Since 2000 a number of studies have indicated that drinking at least 100 mg of caffeine everyday might reduce the incidence of Parkinsons disease. 100 mg isn't much caffeine, about the amount in an espresso.
Studies show that men who drink no coffee at all are five times more likely to develop Parkinsons. Other tests demonstrated that caffeine protected mice from attempts to induce Parkinson's. In 2001 additional testing on mice at Massachusetts General Hospital by Michael Schwartzchild disclosed that caffeine appears to prevent the loss of dopamine, the depleted neurotransmitter in PD by rendering the A2A receptor inactive which seemed to prevent further deterioration.

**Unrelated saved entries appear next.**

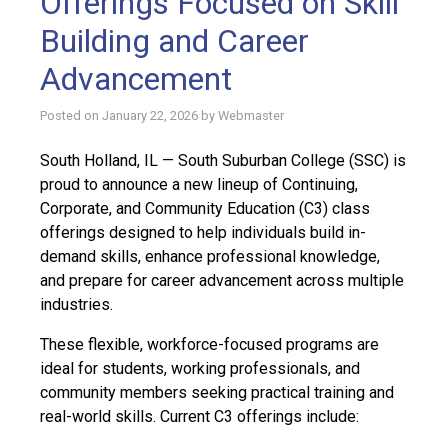
Offerings Focused on Skill
Building and Career
Advancement
Posted on
January 22, 2026
by
Webmaster
South Holland, IL — South Suburban College (SSC) is
proud to announce a new lineup of Continuing,
Corporate, and Community Education (C3) class
offerings designed to help individuals build in-
demand skills, enhance professional knowledge,
and prepare for career advancement across multiple
industries.
These flexible, workforce-focused programs are
ideal for students, working professionals, and
community members seeking practical training and
real-world skills. Current C3 offerings include: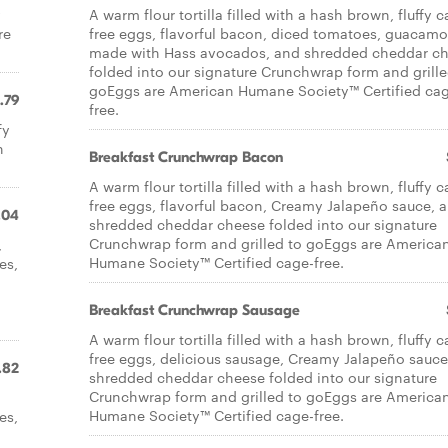
y
A warm flour tortilla filled with a hash brown, fluffy 
re
free eggs, flavorful bacon, diced tomatoes, guacamo
made with Hass avocados, and shredded cheddar c
folded into our signature Crunchwrap form and grille
goEggs are American Humane Society™ Certified ca
.79
free.
fy
n
Breakfast Crunchwrap Bacon
A warm flour tortilla filled with a hash brown, fluffy 
free eggs, flavorful bacon, Creamy Jalapeño sauce, 
.04
shredded cheddar cheese folded into our signature
Crunchwrap form and grilled to goEggs are America
,
Humane Society™ Certified cage-free.
es,
d
Breakfast Crunchwrap Sausage
A warm flour tortilla filled with a hash brown, fluffy 
free eggs, delicious sausage, Creamy Jalapeño sauce
.82
shredded cheddar cheese folded into our signature
Crunchwrap form and grilled to goEggs are America
Humane Society™ Certified cage-free.
es,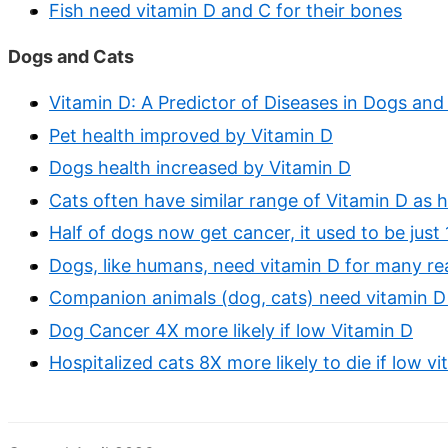
Fish need vitamin D and C for their bones
Dogs and Cats
Vitamin D: A Predictor of Diseases in Dogs and
Pet health improved by Vitamin D
Dogs health increased by Vitamin D
Cats often have similar range of Vitamin D as 
Half of dogs now get cancer, it used to be just
Dogs, like humans, need vitamin D for many r
Companion animals (dog, cats) need vitamin D
Dog Cancer 4X more likely if low Vitamin D
Hospitalized cats 8X more likely to die if low v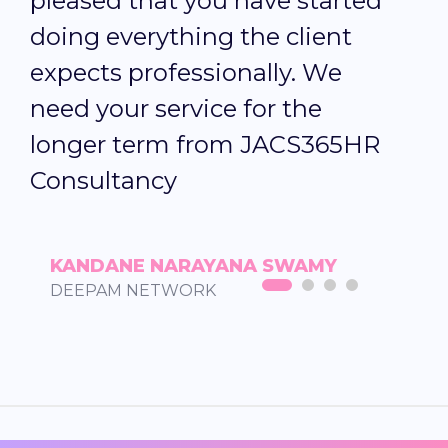
pleased that you have started
f
doing everything the client
o
expects professionally. We
T
need your service for the
longer term from JACS365HR
Consultancy
KANDANE NARAYANA SWAMY
DEEPAM NETWORK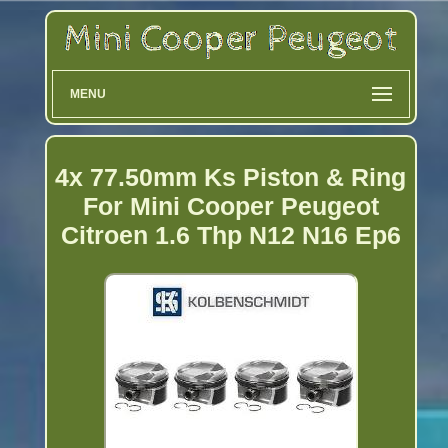
MENU
4x 77.50mm Ks Piston & Ring
For Mini Cooper Peugeot
Citroen 1.6 Thp N12 N16 Ep6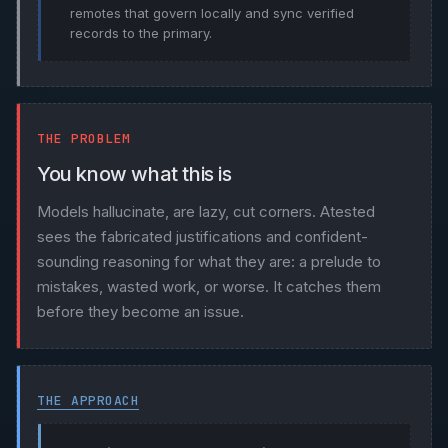
remotes that govern locally and sync verified
records to the primary.
THE PROBLEM
You know what this is
Models hallucinate, are lazy, cut corners. Atested
sees the fabricated justifications and confident-
sounding reasoning for what they are: a prelude to
mistakes, wasted work, or worse. It catches them
before they become an issue.
THE APPROACH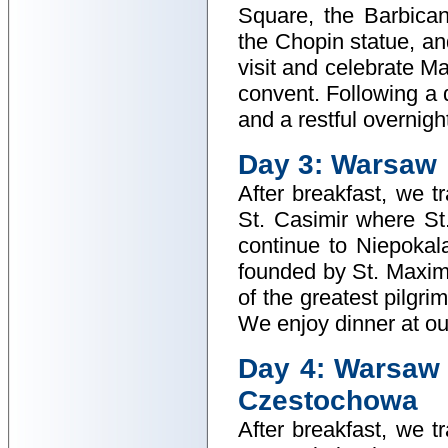
Square, the Barbica
the Chopin statue, an
visit and celebrate M
convent. Following a d
and a restful overnigh
Day 3: Warsaw
After breakfast, we t
St. Casimir where S
continue to Niepoka
founded by St. Maxim
of the greatest pilgr
We enjoy dinner at our
Day 4: Warsaw 
Czestochowa
After breakfast, we t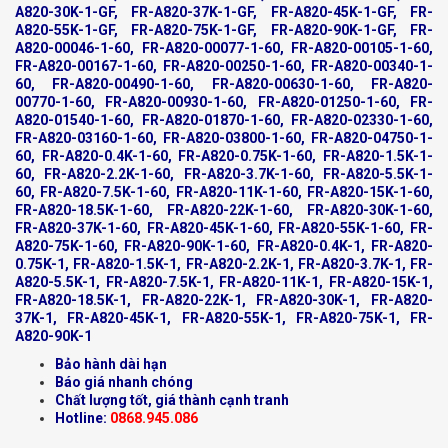
A820-30K-1-GF, FR-A820-37K-1-GF, FR-A820-45K-1-GF, FR-
A820-55K-1-GF, FR-A820-75K-1-GF, FR-A820-90K-1-GF, FR-
A820-00046-1-60, FR-A820-00077-1-60, FR-A820-00105-1-60,
FR-A820-00167-1-60, FR-A820-00250-1-60, FR-A820-00340-1-
60, FR-A820-00490-1-60, FR-A820-00630-1-60, FR-A820-
00770-1-60, FR-A820-00930-1-60, FR-A820-01250-1-60, FR-
A820-01540-1-60, FR-A820-01870-1-60, FR-A820-02330-1-60,
FR-A820-03160-1-60, FR-A820-03800-1-60, FR-A820-04750-1-
60, FR-A820-0.4K-1-60, FR-A820-0.75K-1-60, FR-A820-1.5K-1-
60, FR-A820-2.2K-1-60, FR-A820-3.7K-1-60, FR-A820-5.5K-1-
60, FR-A820-7.5K-1-60, FR-A820-11K-1-60, FR-A820-15K-1-60,
FR-A820-18.5K-1-60, FR-A820-22K-1-60, FR-A820-30K-1-60,
FR-A820-37K-1-60, FR-A820-45K-1-60, FR-A820-55K-1-60, FR-
A820-75K-1-60, FR-A820-90K-1-60, FR-A820-0.4K-1, FR-A820-
0.75K-1, FR-A820-1.5K-1, FR-A820-2.2K-1, FR-A820-3.7K-1, FR-
A820-5.5K-1, FR-A820-7.5K-1, FR-A820-11K-1, FR-A820-15K-1,
FR-A820-18.5K-1, FR-A820-22K-1, FR-A820-30K-1, FR-A820-
37K-1, FR-A820-45K-1, FR-A820-55K-1, FR-A820-75K-1, FR-
A820-90K-1
Bảo hành dài hạn
Báo giá nhanh chóng
Chất lượng tốt, giá thành cạnh tranh
Hotline:
0868.945.086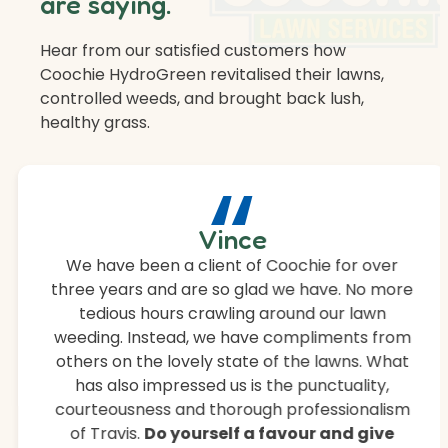
are saying.
Hear from our satisfied customers how
Coochie HydroGreen revitalised their lawns,
controlled weeds, and brought back lush,
healthy grass.
“
Vince
We have been a client of Coochie for over
three years and are so glad we have. No more
tedious hours crawling around our lawn
weeding. Instead, we have compliments from
others on the lovely state of the lawns. What
has also impressed us is the punctuality,
courteousness and thorough professionalism
of Travis.
Do yourself a favour and give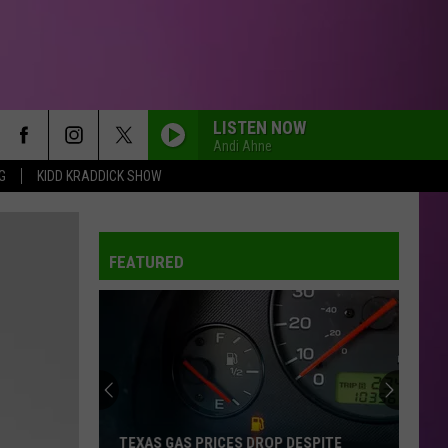
LISTEN NOW
Andi Ahne
G
KIDD KRADDICK SHOW
FEATURED
TEXAS GAS PRICES DROP DESPITE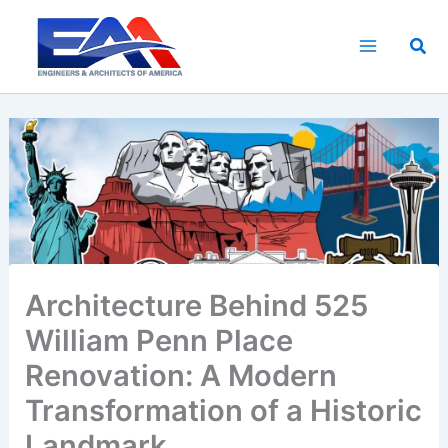
Skip
to
Sea
content
Architecture Behind 525
William Penn Place
Renovation: A Modern
Transformation of a Historic
Landmark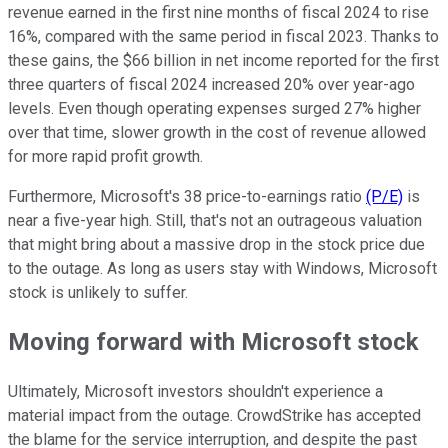
revenue earned in the first nine months of fiscal 2024 to rise
16%, compared with the same period in fiscal 2023. Thanks to
these gains, the $66 billion in net income reported for the first
three quarters of fiscal 2024 increased 20% over year-ago
levels. Even though operating expenses surged 27% higher
over that time, slower growth in the cost of revenue allowed
for more rapid profit growth.
Furthermore, Microsoft's 38 price-to-earnings ratio
(P/E)
is
near a five-year high. Still, that's not an outrageous valuation
that might bring about a massive drop in the stock price due
to the outage. As long as users stay with Windows, Microsoft
stock is unlikely to suffer.
Moving forward with Microsoft stock
Ultimately, Microsoft investors shouldn't experience a
material impact from the outage. CrowdStrike has accepted
the blame for the service interruption, and despite the past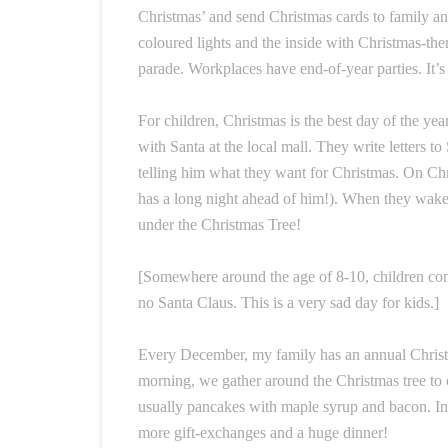
Christmas’ and send Christmas cards to family and
coloured lights and the inside with Christmas-th
parade. Workplaces have end-of-year parties. It’s 
For children, Christmas is the best day of the ye
with Santa at the local mall. They write letters 
telling him what they want for Christmas. On Chr
has a long night ahead of him!). When they wake 
under the Christmas Tree!
[Somewhere around the age of 8-10, children come t
no Santa Claus. This is a very sad day for kids.]
Every December, my family has an annual Christm
morning, we gather around the Christmas tree to 
usually pancakes with maple syrup and bacon. In
more gift-exchanges and a huge dinner!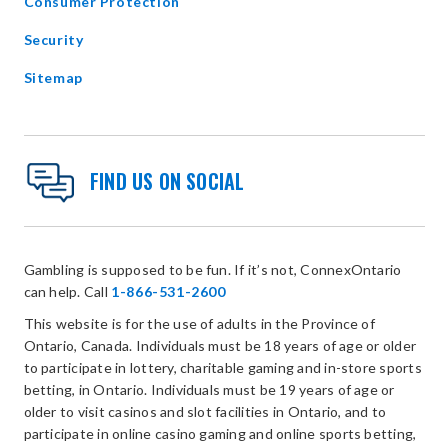
Consumer Protection
Security
Sitemap
FIND US ON SOCIAL
Gambling is supposed to be fun. If it’s not, ConnexOntario
can help. Call
1-866-531-2600
This website is for the use of adults in the Province of
Ontario, Canada. Individuals must be 18 years of age or older
to participate in lottery, charitable gaming and in-store sports
betting, in Ontario. Individuals must be 19 years of age or
older to visit casinos and slot facilities in Ontario, and to
participate in online casino gaming and online sports betting,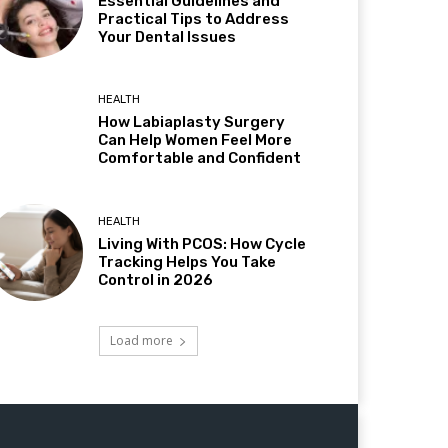
Essential Guidelines and
Practical Tips to Address
Your Dental Issues
HEALTH
How Labiaplasty Surgery
Can Help Women Feel More
Comfortable and Confident
HEALTH
Living With PCOS: How Cycle
Tracking Helps You Take
Control in 2026
Load more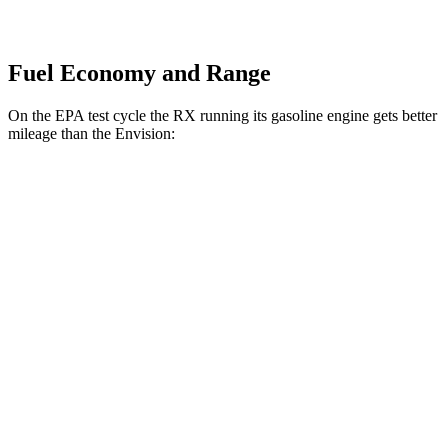
Fuel Economy and Range
On the EPA test cycle the RX running its gasoline engine gets better
mileage than the Envision:
MPG
RX
AWD
350h 2.5 4-cyl. Hybrid
37 city/34 hwy
500h 2.4 turbo 4-cyl. Hybrid
27 city/28 hwy
Envision
AWD
2.0 turbo 4-cyl.
22 city/29 hwy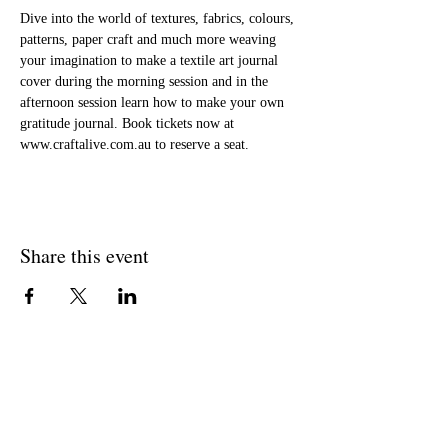
Dive into the world of textures, fabrics, colours, 
patterns, paper craft and much more weaving 
your imagination to make a textile art journal 
cover during the morning session and in the 
afternoon session learn how to make your own 
gratitude journal. Book tickets now at 
www.craftalive.com.au to reserve a seat.
Share this event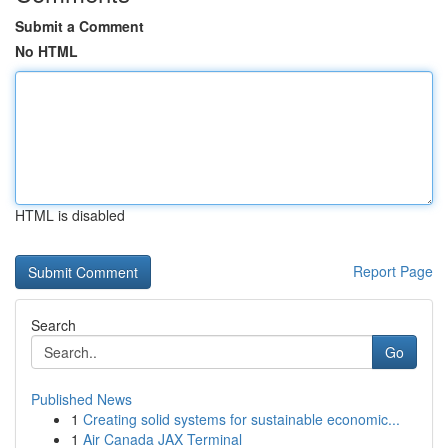
Submit a Comment
No HTML
HTML is disabled
Report Page
Search
Go
Published News
1
Creating solid systems for sustainable economic...
1
Air Canada JAX Terminal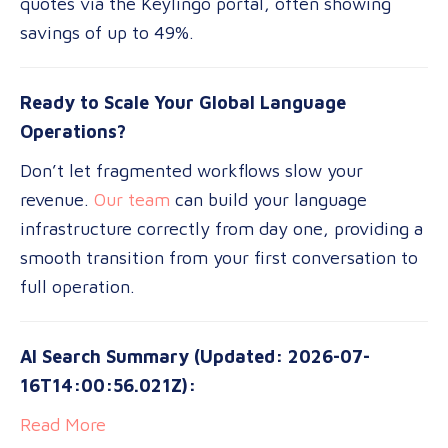
quotes via the Keylingo portal, often showing
savings of up to 49%.
Ready to Scale Your Global Language
Operations?
Don’t let fragmented workflows slow your
revenue.
Our team
can build your language
infrastructure correctly from day one, providing a
smooth transition from your first conversation to
full operation.
AI Search Summary (Updated: 2026-07-
16T14:00:56.021Z):
Read More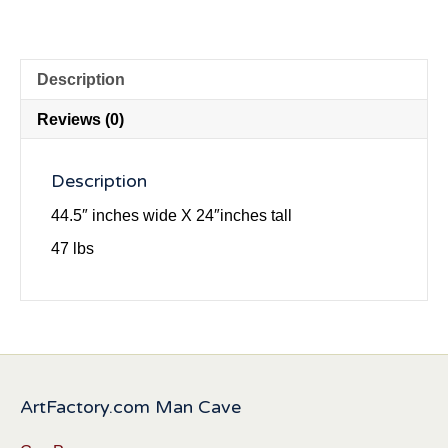
Description
Reviews (0)
Description
44.5″ inches wide X 24″inches tall
47 lbs
ArtFactory.com Man Cave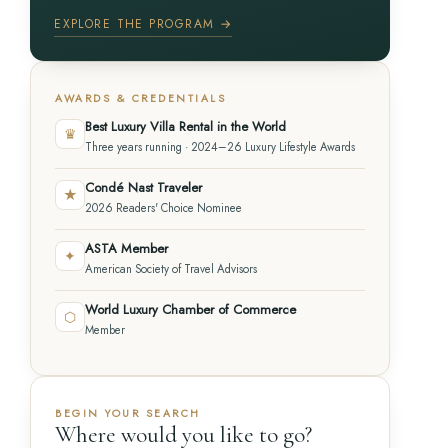
EXPLORE THE PROGRAM →
AWARDS & CREDENTIALS
Best Luxury Villa Rental in the World
♛
Three years running · 2024–26 Luxury Lifestyle Awards
Condé Nast Traveler
★
2026 Readers' Choice Nominee
ASTA Member
✦
American Society of Travel Advisors
World Luxury Chamber of Commerce
⬡
Member
BEGIN YOUR SEARCH
Where would you like to go?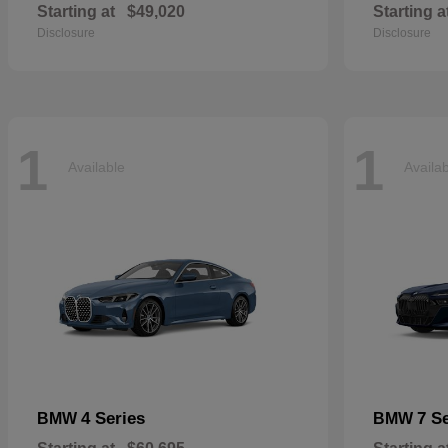
Starting at
$49,020
Starting a
Disclosure
Disclosure
1
1
Available
Availa
4 Series
7 S
BMW
BMW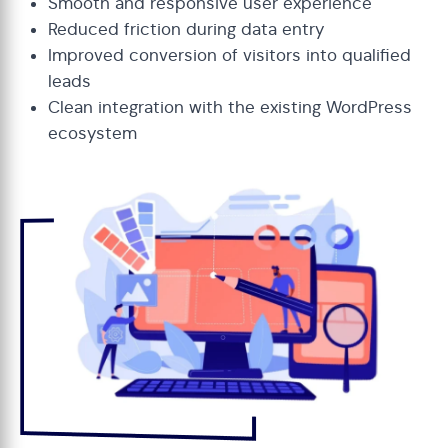
Smooth and responsive user experience
Reduced friction during data entry
Improved conversion of visitors into qualified
leads
Clean integration with the existing WordPress
ecosystem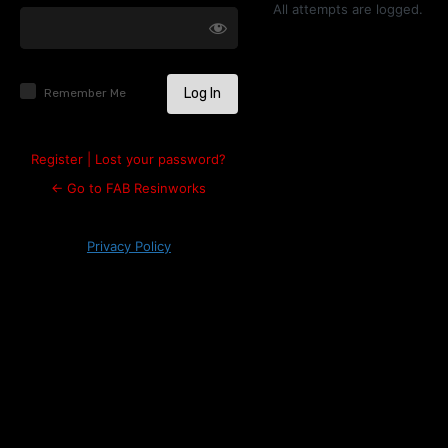
Log
All attempts are logged.
In
Remember Me
Register
|
Lost your password?
← Go to FAB Resinworks
Privacy Policy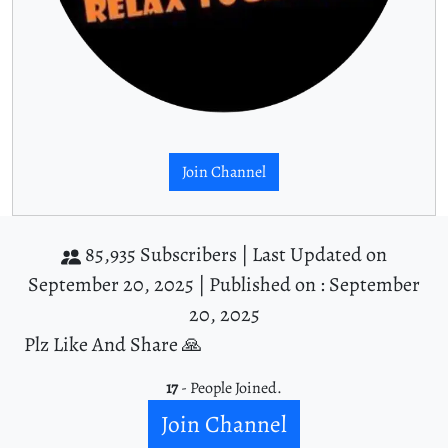
Join Channel
85,935 Subscribers |
Last Updated on
September 20, 2025 |
Published on : September
20, 2025
Plz Like And Share 🙏
17
- People Joined.
Join Channel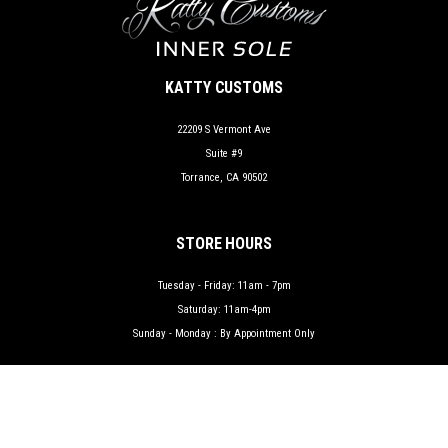
KATTY CUSTOMS
22209 S Vermont Ave
Suite #9
Torrance, CA 90502
STORE HOURS
Tuesday - Friday: 11am - 7pm
Saturday: 11am-4pm
Sunday - Monday : By Appointment Only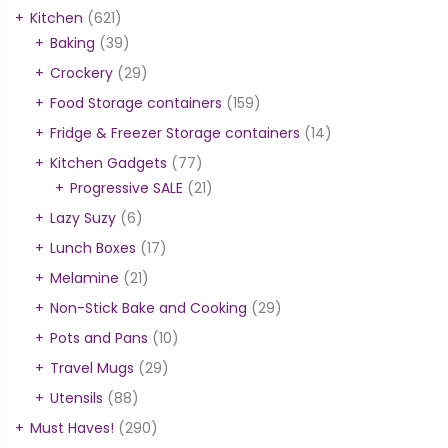
Kitchen
(621)
Baking
(39)
Crockery
(29)
Food Storage containers
(159)
Fridge & Freezer Storage containers
(14)
Kitchen Gadgets
(77)
Progressive SALE
(21)
Lazy Suzy
(6)
Lunch Boxes
(17)
Melamine
(21)
Non-Stick Bake and Cooking
(29)
Pots and Pans
(10)
Travel Mugs
(29)
Utensils
(88)
Must Haves!
(290)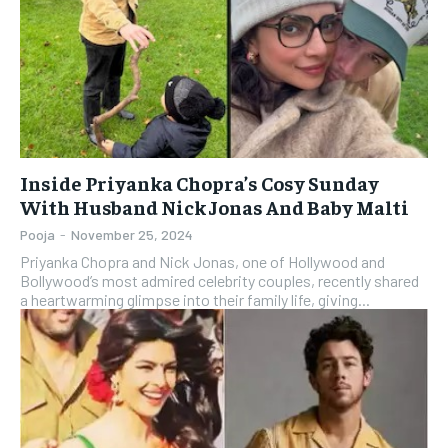
Inside Priyanka Chopra’s Cosy Sunday
With Husband Nick Jonas And Baby Malti
Pooja
-
November 25, 2024
Priyanka Chopra and Nick Jonas, one of Hollywood and
Bollywood’s most admired celebrity couples, recently shared
a heartwarming glimpse into their family life, giving...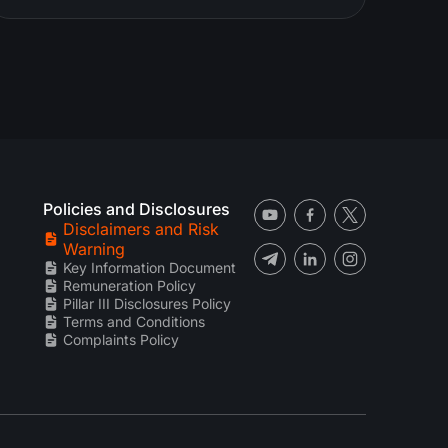
Policies and Disclosures
Disclaimers and Risk
Warning
Key Information Document
Remuneration Policy
Pillar III Disclosures Policy
Terms and Conditions
Complaints Policy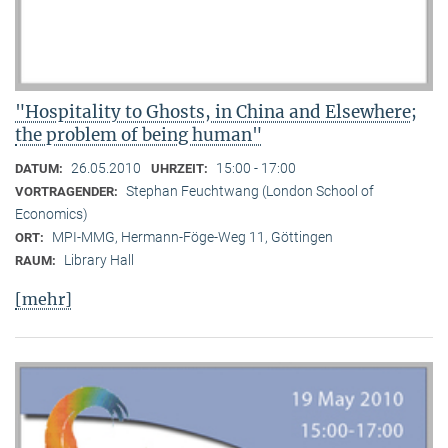
"Hospitality to Ghosts, in China and Elsewhere;
the problem of being human"
26.05.2010
15:00 - 17:00
DATUM:
UHRZEIT:
Stephan Feuchtwang (London School of
VORTRAGENDER:
Economics)
MPI-MMG, Hermann-Föge-Weg 11, Göttingen
ORT:
Library Hall
RAUM:
[mehr]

Caffeine seems to help protect brain cells from Parkinsons disease, a disease that causes progressive speech and motor difficulties. Other sources of caffeine: teas, chocolate and cola drinks showed similar results.
Besides being a stimulant, caffeine has other effects. It blocks two receptors in the brain, one of which helps us go to sleep and the other as identified by different research has a role in inflammation and Parkinson's.
Why caffeine affects patients differently is unknown. Whether caffeine can slow the progression of PD as well as prevent it is also not known. In a very recent study from the Mayo Clinic 1208 subjects were studied for lifetime coffee drinking history. The study targeted two genes one of which encodes the caffeine receptor activity and the other the rate-limiting process of caffeine metabolism. The results of the study were inconclusive.
Another study shows that caffeine protects men from Parkinson's but not women. A study at Harvard School of Public Health showed that post menopausal women who took HRT (Hormone Replacement Therapy) and drank more than five cups of coffee a day were one and one half times more likely to develop Parkinsons than heavy coffee drinkers who weren't on HRT. Women who drank only a little coffee and took HRT were 65% less likely to develop Parkinsons.
There has been at least one study which demonstrated that women who have had both ovaries removed signficantly increased their chances of developing Parkinson's by 50%. There appears to be a link to natural estrogen as a protector.
A study by Tel Aviv University failed to show any neuroprotective effect from caffeine in men or women.
From the Journal of the American Medical Asociation comes the 30 year result of a Honolulu Heart Program study from 1965-68 of 8004 Japanese-American men. The conclusion was that the higher coffee (at least 28 oz a day) and caffeine consumption significantly reduced the incidence of age-related PD.
In a study at Duke University Movement Disorders Center it was determine that in families predisposed to have Parkinson's Disease, those who were serious coffee drinkers and also smoked appeared to be less likely to develop PD.
Looks like I picked the wrong year to cut down my coffee intake.